Shygetz: Yet again, you make a bald assertion that actually flies in the face of (admittedly incomplete) evidence. Do you have any evidence that this is true? If so, by all means present it. If not, you are not making an argument--you are declaring by fiat. Argument is necessary, sir; I don't think anyone here will be convinced by raw audacity. Show me a reason to think that physical data are insufficient to determine mental states--otherwise, you merely continue to beg the question.
VR: It's very simple really. Identity claims are necessary truths. In order for physical states to determine intentional states uniquely, it must be logically contradictory to deny the mental state once the physical information is given. Postulate any amount of physicalistic information you want, and you will never get anything that logically entails the existence of a mental state. The only way to get an argument that has a conclusion "X is about B" is to have intentional states in the premises. It doesn't matter how much physical information you give, it will always be logically possible for me to deny the existence of the mental state without logical contradiction.
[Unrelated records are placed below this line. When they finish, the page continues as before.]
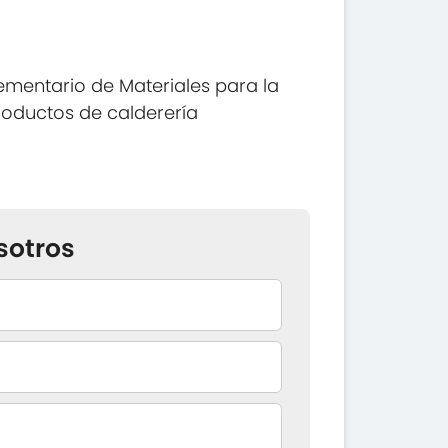
mentario de Materiales para la
roductos de calderería
sotros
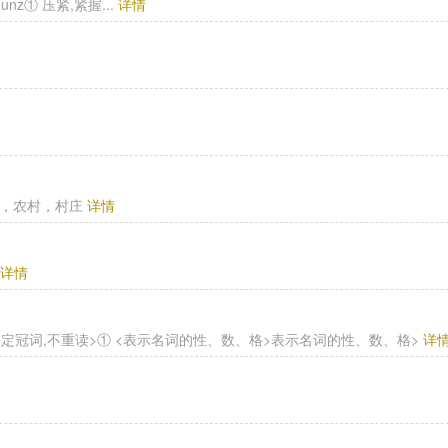
 -eⅠunz① 压紧,紧握...
详情
 ①乡村，农村，村庄
详情
件
详情
不重读>定冠词,不重读>① <表示名词的性、数、格>表示名词的性、数、格>
详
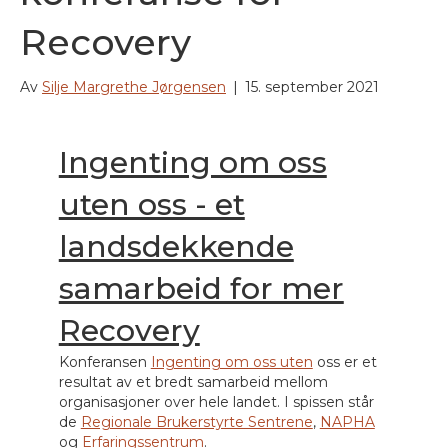
Recovery
Av
Silje Margrethe Jørgensen
|
15. september 2021
Ingenting om oss
uten oss - et
landsdekkende
samarbeid for mer
Recovery
Konferansen
Ingenting om oss uten
oss er et
resultat av et bredt samarbeid mellom
organisasjoner over hele landet. I spissen står
de
Regionale Brukerstyrte Sentrene
,
NAPHA
og
Erfaringssentrum
.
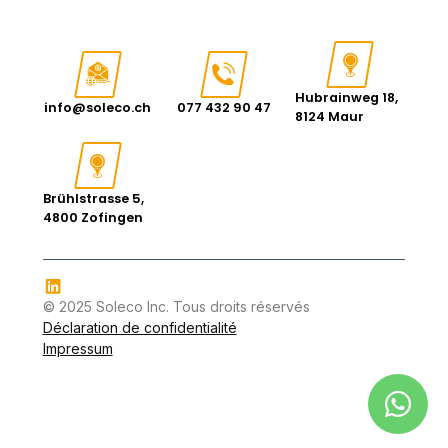
Hubrainweg 18,
info@soleco.ch
077 432 90 47
8124 Maur
Brühlstrasse 5,
4800 Zofingen
© 2025 Soleco Inc. Tous droits réservés
Déclaration de confidentialité
Impressum
Di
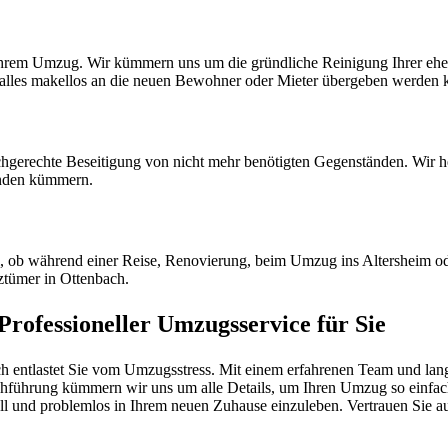
 Ihrem Umzug. Wir kümmern uns um die gründliche Reinigung Ihrer eh
t alles makellos an die neuen Bewohner oder Mieter übergeben werden 
hgerechte Beseitigung von nicht mehr benötigten Gegenständen. Wir he
nden kümmern.
l, ob während einer Reise, Renovierung, beim Umzug ins Altersheim od
ztümer in Ottenbach.
rofessioneller Umzugsservice für Sie
entlastet Sie vom Umzugsstress. Mit einem erfahrenen Team und langjä
hführung kümmern wir uns um alle Details, um Ihren Umzug so einfach w
nell und problemlos in Ihrem neuen Zuhause einzuleben. Vertrauen Sie au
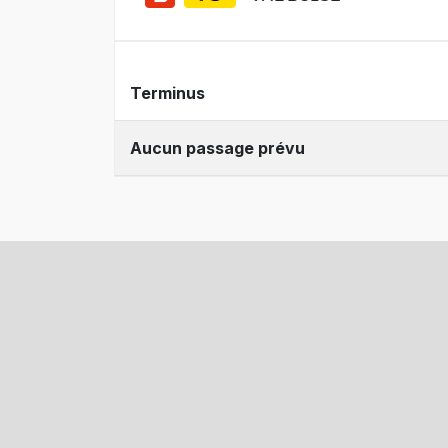
Terminus
Aucun passage prévu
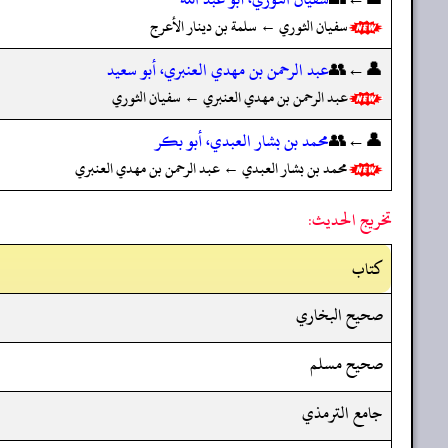
سفيان الثوري ← سلمة بن دينار الأعرج
👤←👥
عبد الرحمن بن مهدي العنبري، أبو سعيد
عبد الرحمن بن مهدي العنبري ← سفيان الثوري
👤←👥
محمد بن بشار العبدي، أبو بكر
محمد بن بشار العبدي ← عبد الرحمن بن مهدي العنبري
تخريج الحديث:
کتاب
صحيح البخاري
صحيح مسلم
جامع الترمذي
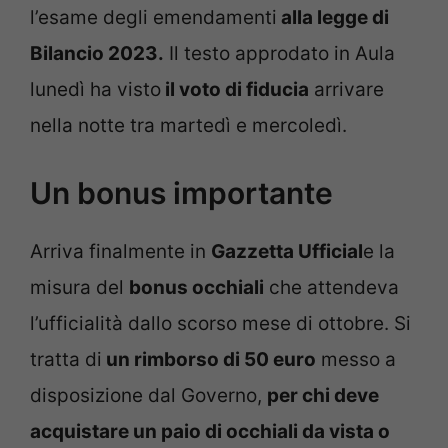
l’esame degli emendamenti
alla legge di
Bilancio 2023.
Il testo approdato in Aula
lunedì ha visto
il voto di fiducia
arrivare
nella notte tra martedì e mercoledì.
Un bonus importante
Arriva finalmente in
Gazzetta Ufficial
e la
misura del
bonus occhiali
che attendeva
l’ufficialità dallo scorso mese di ottobre. Si
tratta di
un rimborso di 50 euro
messo a
disposizione dal Governo,
per chi deve
acquistare un paio di occhiali da vista o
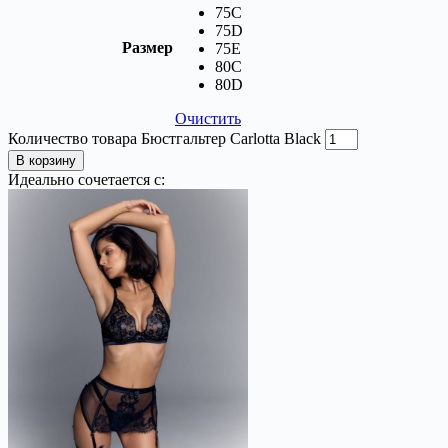
75C
75D
Размер
75E
80C
80D
Очистить
Количество товара Бюстгальтер Carlotta Black
В корзину
Идеально сочетается с:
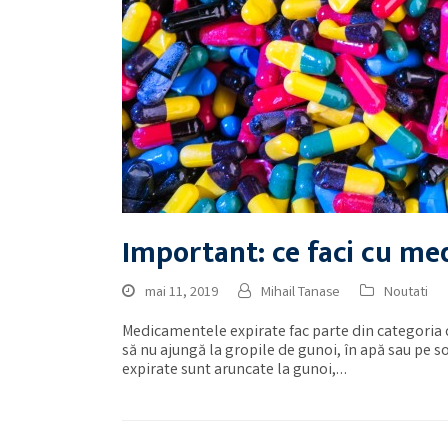
Important: ce faci cu me
mai 11, 2019
Mihail Tanase
Noutati
Medicamentele expirate fac parte din categoria 
să nu ajungă la gropile de gunoi, în apă sau pe s
expirate sunt aruncate la gunoi,…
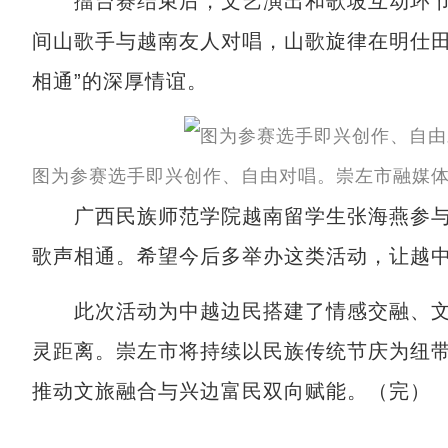
擂台赛结束后，文艺演出和歌坡互动环节
间山歌手与越南友人对唱，山歌旋律在明仕田
相通”的深厚情谊。
图为参赛选手即兴创作、自由对唱。崇左市融媒体
广西民族师范学院越南留学生张海燕参与
歌声相通。希望今后多举办这类活动，让越
此次活动为中越边民搭建了情感交融、文
灵距离。崇左市将持续以民族传统节庆为纽
推动文旅融合与兴边富民双向赋能。（完）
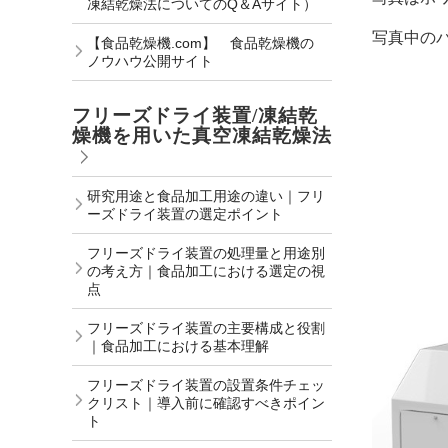
凍結乾燥法についてのQ＆Aサイト）
写真中の
【食品乾燥機.com】 食品乾燥機の
ノウハウ公開サイト
フリーズドライ装置/凍結乾
燥機を用いた真空凍結乾燥法
研究用途と食品加工用途の違い｜フリ
ーズドライ装置の選定ポイント
フリーズドライ装置の処理量と用途別
の考え方｜食品加工における選定の視
点
フリーズドライ装置の主要構成と役割
｜食品加工における基本理解
フリーズドライ装置の設置条件チェッ
クリスト｜導入前に確認すべきポイン
ト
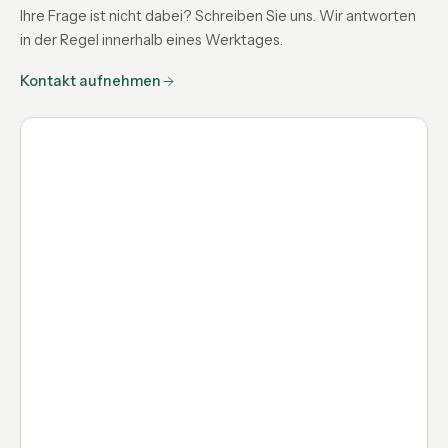
Ihre Frage ist nicht dabei? Schreiben Sie uns. Wir antworten
in der Regel innerhalb eines Werktages.
Kontakt aufnehmen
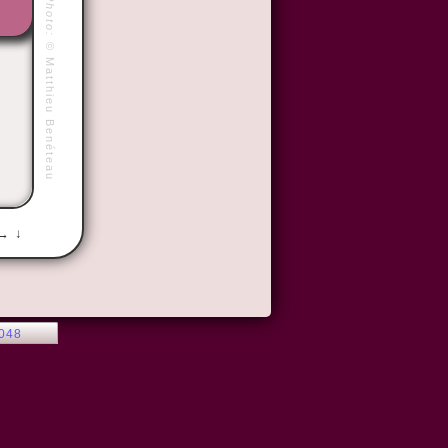
Photo:
©
Matthieu Benéteau
 → ↓
2048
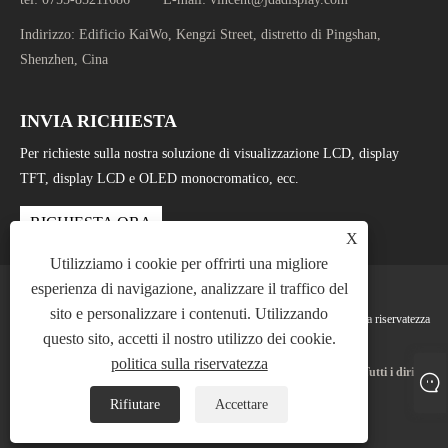
Indirizzo:
Edificio KaiWo, Kengzi Street, distretto di Pingshan,
Shenzhen, Cina
INVIA RICHIESTA
Per richieste sulla nostra soluzione di visualizzazione LCD, display
TFT, display LCD e OLED monocromatico, ecc.
RICHIESTA ORA
X
Utilizziamo i cookie per offrirti una migliore
esperienza di navigazione, analizzare il traffico del
sito e personalizzare i contenuti. Utilizzando
Links
Sitemap
RSS
XML
politica sulla riservatezza
questo sito, accetti il ​​nostro utilizzo dei cookie.
politica sulla riservatezza
Copyright © 2025 Shenzhen Jingda Display Technology Co., Ltd. Tutti i diritti
riservati.
Rifiutare
Accettare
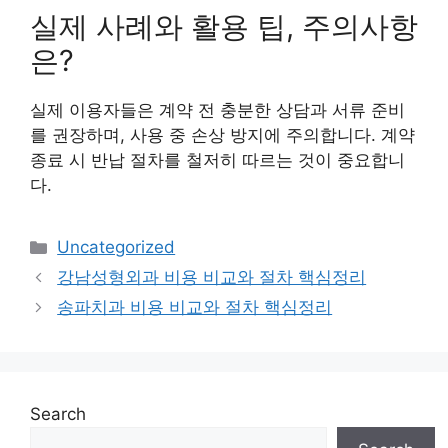
실제 사례와 활용 팁, 주의사항
은?
실제 이용자들은 계약 전 충분한 상담과 서류 준비
를 권장하며, 사용 중 손상 방지에 주의합니다. 계약
종료 시 반납 절차를 철저히 따르는 것이 중요합니
다.
Categories
Uncategorized
강남성형외과 비용 비교와 절차 핵심정리
송파치과 비용 비교와 절차 핵심정리
Search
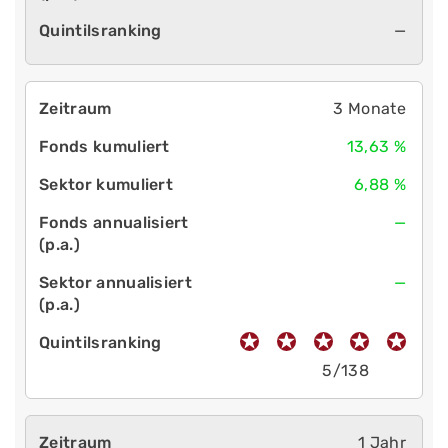
—
3 Monate
13,63 %
6,88 %
—
—
5/138
1 Jahr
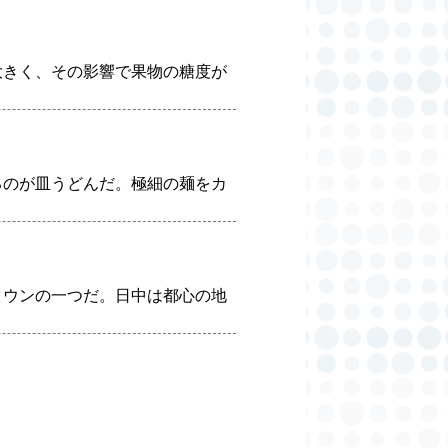
大きく、その影響で果物の糖度が
るのが皿うどんだ。極細の麺をカ
タウンの一つだ。日中は都心の地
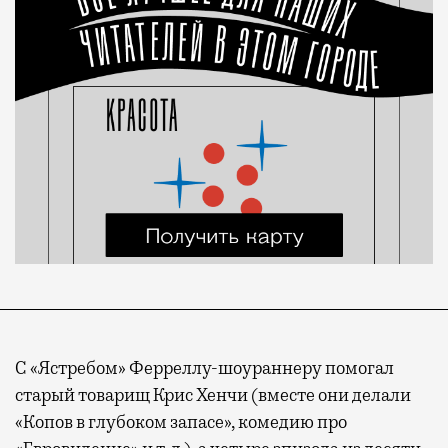
С «Ястребом» Ферреллу-шоураннеру помогал
старый товарищ Крис Хенчи (вместе они делали
«Копов в глубоком запасе», комедию про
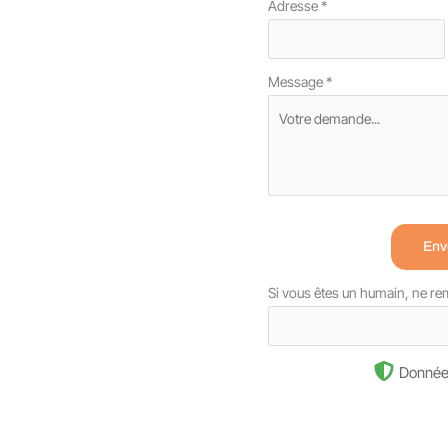
Adresse
*
Message
*
Env
Si vous êtes un humain, ne r
Donnée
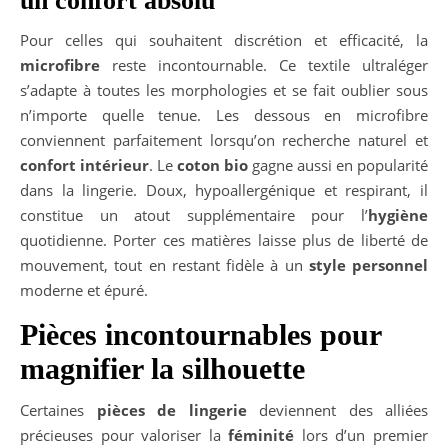
un confort absolu
Pour celles qui souhaitent discrétion et efficacité, la
microfibre
reste incontournable. Ce textile ultraléger
s’adapte à toutes les morphologies et se fait oublier sous
n’importe quelle tenue. Les dessous en microfibre
conviennent parfaitement lorsqu’on recherche naturel et
confort intérieur
. Le
coton bio
gagne aussi en popularité
dans la lingerie. Doux, hypoallergénique et respirant, il
constitue un atout supplémentaire pour l’
hygiène
quotidienne. Porter ces matières laisse plus de liberté de
mouvement, tout en restant fidèle à un
style personnel
moderne et épuré.
Pièces incontournables pour
magnifier la silhouette
Certaines
pièces de lingerie
deviennent des alliées
précieuses pour valoriser la
féminité
lors d’un premier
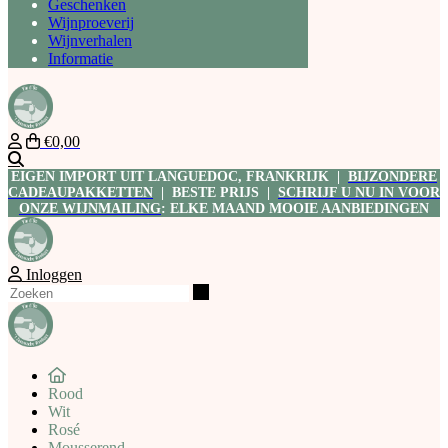
Geschenken
Wijnproeverij
Wijnverhalen
Informatie
€0,00
Zoeken
EIGEN IMPORT UIT LANGUEDOC, FRANKRIJK |
BIJZONDERE
CADEAUPAKKETTEN
| BESTE PRIJS |
SCHRIJF U NU IN VOOR
ONZE WIJNMAILING
: ELKE MAAND MOOIE AANBIEDINGEN
Inloggen
Zoeken
Rood
Wit
Rosé
Mousserend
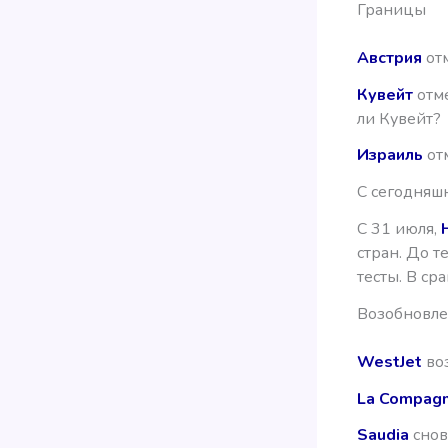
Границы
Австрия
отм
Кувейт
отме
ли Кувейт?
Израиль
от
С сегодняшн
C 31 июля,
стран. До т
тесты. В ср
Возобновле
WestJet
воз
La Compagn
Saudia
снов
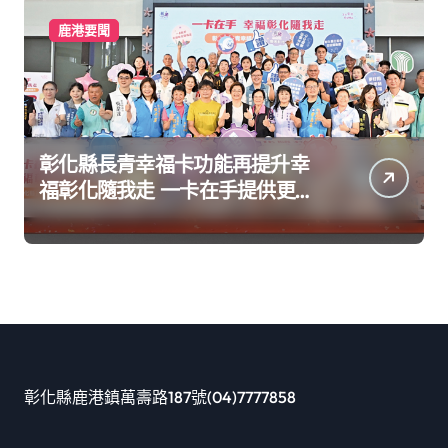
鹿港要聞
彰化縣長青幸福卡功能再提升幸
福彰化隨我走 一卡在手提供更完
善及貼近生活的福利服務
彰化縣鹿港鎮萬壽路187號(04)7777858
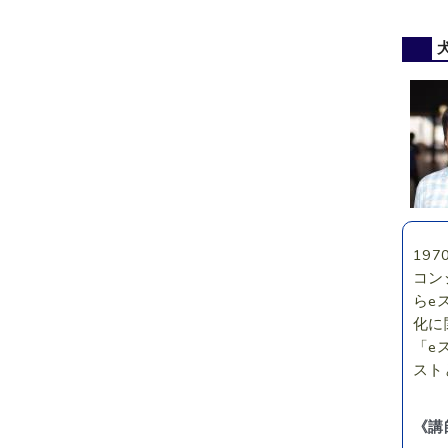
19
コンシ
らe
化に
「e
スト
《講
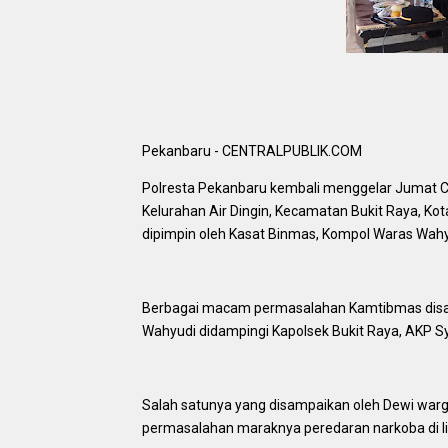
Pekanbaru - CENTRALPUBLIK.COM
Polresta Pekanbaru kembali menggelar Jumat Curh
Kelurahan Air Dingin, Kecamatan Bukit Raya, Kot
dipimpin oleh Kasat Binmas, Kompol Waras Wahyu
Berbagai macam permasalahan Kamtibmas disa
Wahyudi didampingi Kapolsek Bukit Raya, AKP Sy
Salah satunya yang disampaikan oleh Dewi warg
permasalahan maraknya peredaran narkoba di l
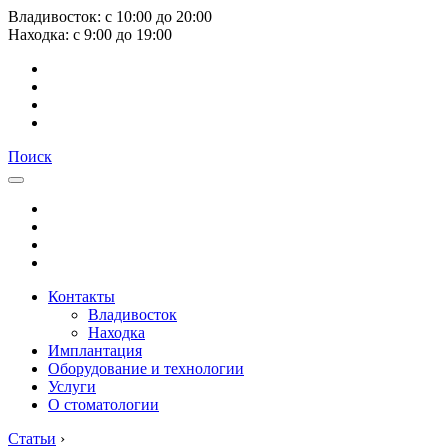
Владивосток:
с
10:00
до
20:00
Находка:
с
9:00
до
19:00
Поиск
Контакты
Владивосток
Находка
Имплантация
Оборудование и технологии
Услуги
О стоматологии
Статьи
›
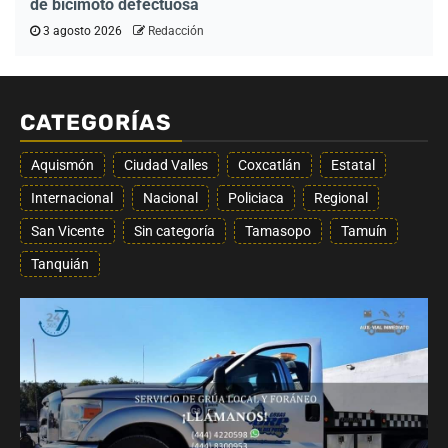
de bicimoto defectuosa
3 agosto 2026
Redacción
CATEGORÍAS
Aquismón
Ciudad Valles
Coxcatlán
Estatal
Internacional
Nacional
Policiaca
Regional
San Vicente
Sin categoría
Tamasopo
Tamuín
Tanquián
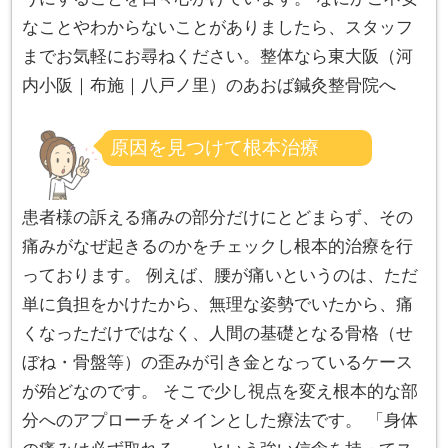
なことやわからないことがありましたら、スタッフ
までお気軽にお尋ねください。整体なら東大阪（河
内小阪｜布施｜八戸ノ里）のあおば鍼灸整骨院へ
原因を見つけて根本治療
患者様の訴える痛みの部分だけにとどまらず、その
痛みがなぜ起きるのかをチェックし根本的治療を行
っております。 例えば、腰が痛いというのは、ただ
単に負担をかけたから、無理な姿勢でいたから、痛
くなっただけではなく、人間の基礎となる骨格（せ
ぼね・骨盤等）の歪みが引き金となっているケース
が殆どなのです。 そこで少し視点を変え根本的な部
分へのアプローチをメインとした療法です。 「身体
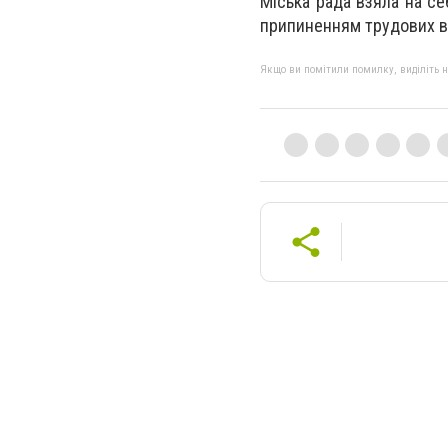
Міська рада взяла на себ
припиненням трудових в
Якщо ви помітили помилку, виділіть нео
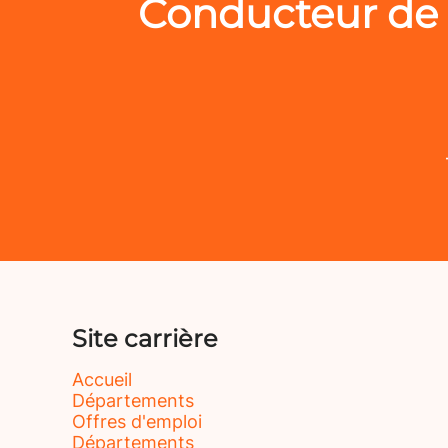
Conducteur de 
Site carrière
Accueil
Départements
Offres d'emploi
Départements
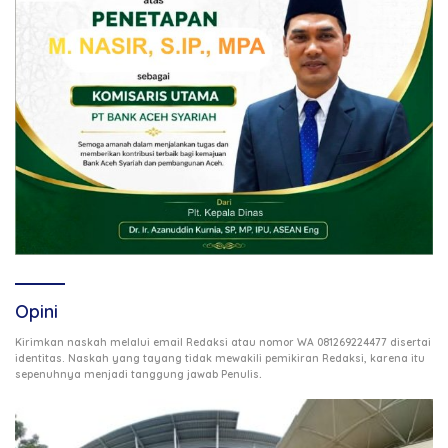
Opini
Kirimkan naskah melalui email Redaksi atau nomor WA 081269224477 disertai
identitas. Naskah yang tayang tidak mewakili pemikiran Redaksi, karena itu
.
sepenuhnya menjadi tanggung jawab Penulis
The irreducibility of intentional states to physical states is held by many philosophers, many of whom, like Donald Davidson, are philosophical naturalists. There is also the argument that intentional-state attributions involve normative elements, and therefore, cannot follow necessarily from the existence of physical states. Many naturalists accept a dualism of properties but try to avoid a dualism of substances. The problem then arises as to how those nonphysical properties fit into a physical world, and also how non-physical properties can possibly be causally relevant.
Shygetz: Ah, now you are at least starting down the right path. Have you ever, and I mean EVER, added, subtracted, or manipulated powers in a mental vacuum? No; you always bring along your "unique perspective" which changes your mental state. Computers can add in a vacuum; if I take two identical computers and have one add 2 + 2, then take another computer and manipulate its physical states so they replicate the first one exactly, the second computer will have added 2 + 2. What is the reason to think that the human brain is different when adding 2 + 2?
VR: Computers have no first-person perspective. Therefore, they do not literally add 2 + 2. They do not perceive the relationship amongst the meanings. We perceive those relationships. However, physical facts are not perspectival. If my perspective determines how atoms go in my brain, we have a non-publicly accessible fact that determines physical states. That's not considered good naturalism.
It's like taking a bunch of indicative facts about the world and concluding the existence of an objectively binding moral obligation. You have to wrong type of facts on the one side to draw the proper conclusions on the other.
You have to go from facts are not subjective or perspectival, not normative, not intentional, and not purposive, and yet these facts have to entail truths that are subjective/perspectival, normative, intentional and purposive. That is a good deal more than just a question about how the bacterial flagellum got engineered.